Saturday, November 15, 2014

25 Years On


On Sunday, we will observe a tragic anniversary: it's now 25 years since a group of Salvadoran soldiers entered the University of Central America and murdered six Jesuit priests, their housekeeper and her daughter. Dragged from their beds, they were forced to lie down in their community's garden and, one by one, a bullet was put into the back of their heads.

Death is the consequence of authentically bearing witness to the Gospel in a sinful world. I am wary, then, of trying to use beautiful language to speak of my brother Jesuits and their friends who died, lest I run the risk of enveloping them in rhetoric and allowing their message to slip away. Their witness speaks, not through my words, but through the silence that their assassination calls out in us.

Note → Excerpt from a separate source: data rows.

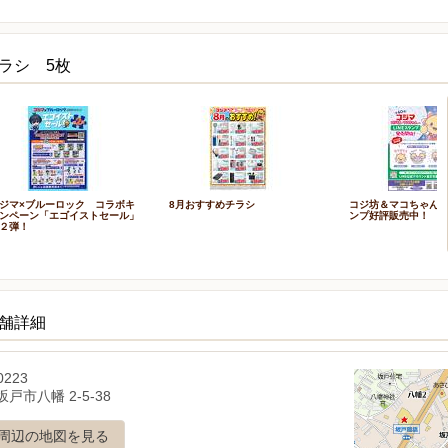
ラシ 5枚
ジマ×ブルーロック コラボキ
8月おすすめチラシ
コジ坊＆マコちゃんのL
ンペーン「エゴイストセール」
ンプ好評販売中！
２弾！
店舗詳細
0223
戸市八幡 2-5-38
周辺の地図を見る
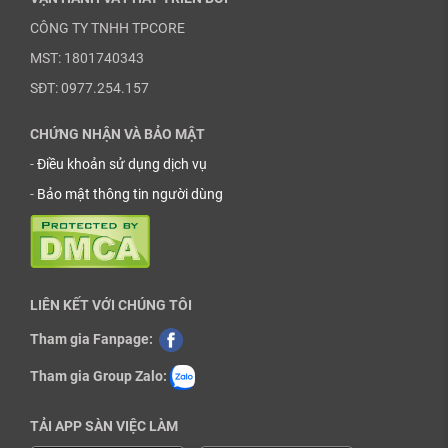
CÔNG TY TNHH TPCORE
MST: 1801740343
SĐT: 0977.254.157
CHỨNG NHẬN VÀ BẢO MẬT
-
Điều khoản sử dụng dịch vụ
-
Bảo mật thông tin người dùng
LIÊN KẾT VỚI CHÚNG TÔI
Tham gia Fanpage:
Tham gia Group Zalo:
TẢI APP SÀN VIỆC LÀM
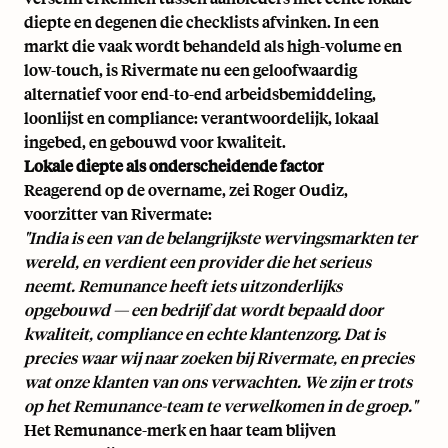
diepte en degenen die checklists afvinken. In een
markt die vaak wordt behandeld als high-volume en
low-touch, is Rivermate nu een geloofwaardig
alternatief voor end-to-end arbeidsbemiddeling,
loonlijst en compliance: verantwoordelijk, lokaal
ingebed, en gebouwd voor kwaliteit.
Lokale diepte als onderscheidende factor
Reagerend op de overname, zei Roger Oudiz,
voorzitter van Rivermate:
"India is een van de belangrijkste wervingsmarkten ter
wereld, en verdient een provider die het serieus
neemt. Remunance heeft iets uitzonderlijks
opgebouwd — een bedrijf dat wordt bepaald door
kwaliteit, compliance en echte klantenzorg. Dat is
precies waar wij naar zoeken bij Rivermate, en precies
wat onze klanten van ons verwachten. We zijn er trots
op het Remunance-team te verwelkomen in de groep."
Het Remunance-merk en haar team blijven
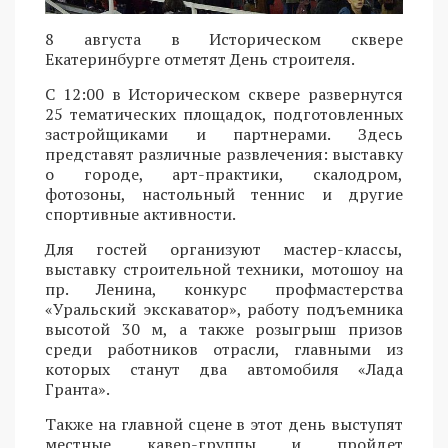
8 августа в Историческом сквере
Екатеринбурге отметят День строителя.
С 12:00 в Историческом сквере развернутся
25 тематических площадок, подготовленных
застройщиками и партнерами. Здесь
представят различные развлечения: выставку
о городе, арт-практики, скалодром,
фотозоны, настольный теннис и другие
спортивные активности.
Для гостей организуют мастер-классы,
выставку строительной техники, мотошоу на
пр. Ленина, конкурс профмастерства
«Уральский экскаватор», работу подъемника
высотой 30 м, а также розыгрыш призов
среди работников отрасли, главными из
которых станут два автомобиля «Лада
Гранта».
Также на главной сцене в этот день выступят
местные кавер-группы и пройдет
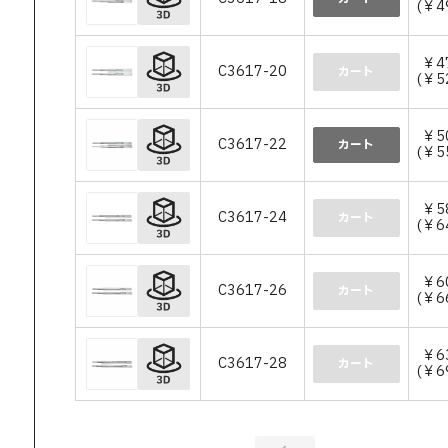
(￥4
￥4
C3617-20
カート
(￥5
￥5
C3617-22
カート
(￥5
￥5
C3617-24
カート
(￥6
￥6
C3617-26
カート
(￥6
￥6
C3617-28
カート
(￥6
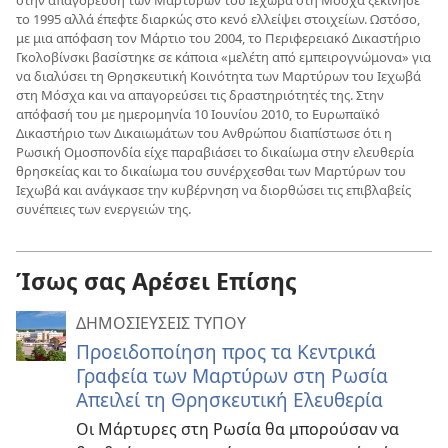
στην απαγόρευση των Μαρτύρων του Ιεχωβά στη Μόσχα ξεκίνησε
το 1995 αλλά έπεφτε διαρκώς στο κενό ελλείψει στοιχείων. Ωστόσο,
με μια απόφαση τον Μάρτιο του 2004, το Περιφερειακό Δικαστήριο
Γκολοβίνσκι βασίστηκε σε κάποια «μελέτη από εμπειρογνώμονα» για
να διαλύσει τη Θρησκευτική Κοινότητα των Μαρτύρων του Ιεχωβά
στη Μόσχα και να απαγορεύσει τις δραστηριότητές της. Στην
απόφασή του με ημερομηνία 10 Ιουνίου 2010, το Ευρωπαϊκό
Δικαστήριο των Δικαιωμάτων του Ανθρώπου διαπίστωσε ότι η
Ρωσική Ομοσπονδία είχε παραβιάσει το δικαίωμα στην ελευθερία
θρησκείας και το δικαίωμα του συνέρχεσθαι των Μαρτύρων του
Ιεχωβά και ανάγκασε την κυβέρνηση να διορθώσει τις επιβλαβείς
συνέπειες των ενεργειών της.
Ίσως σας Αρέσει Επίσης
ΔΗΜΟΣΙΕΥΣΕΙΣ ΤΥΠΟΥ
Προειδοποίηση προς τα Κεντρικά
Γραφεία των Μαρτύρων στη Ρωσία
Απειλεί τη Θρησκευτική Ελευθερία
Οι Μάρτυρες στη Ρωσία θα μπορούσαν να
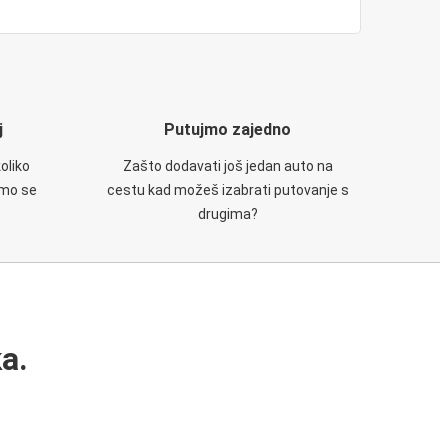
j
Putujmo zajedno
oliko
Zašto dodavati još jedan auto na
emo se
cestu kad možeš izabrati putovanje s
drugima?
a.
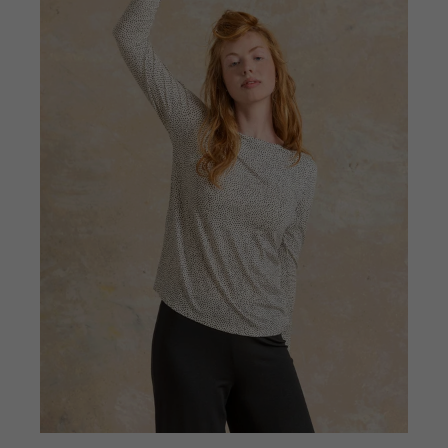
Gå til 1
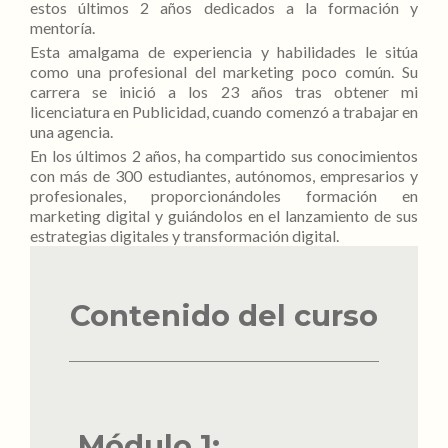
estos últimos 2 años dedicados a la formación y
mentoría.
Esta amalgama de experiencia y habilidades le sitúa
como una profesional del marketing poco común. Su
carrera se inició a los 23 años tras obtener mi
licenciatura en Publicidad, cuando comenzó a trabajar en
una agencia.
En los últimos 2 años, ha compartido sus conocimientos
con más de 300 estudiantes, autónomos, empresarios y
profesionales, proporcionándoles formación en
marketing digital y guiándolos en el lanzamiento de sus
estrategias digitales y transformación digital.
Contenido del curso
Módulo 1:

The Jesuits of El Salvador were executed for attempting to give a voice to the voiceless, for trying to empower the poor to speak against dehumanizing oppression. There is a tragic fittingness that their deaths bear mute witness to the ongoing struggle of so many in our world.

As Christians, if we are disturbed by the horrific silencing of these voices, it is incumbent to ask one further question: why are we not equally disturbed by the silence of myriad voice, voices never heard? The scandal of the martyrs is not that their voices were cut short but that the those for whom they spoke, and tried to empower speech within, continue to remain unheard.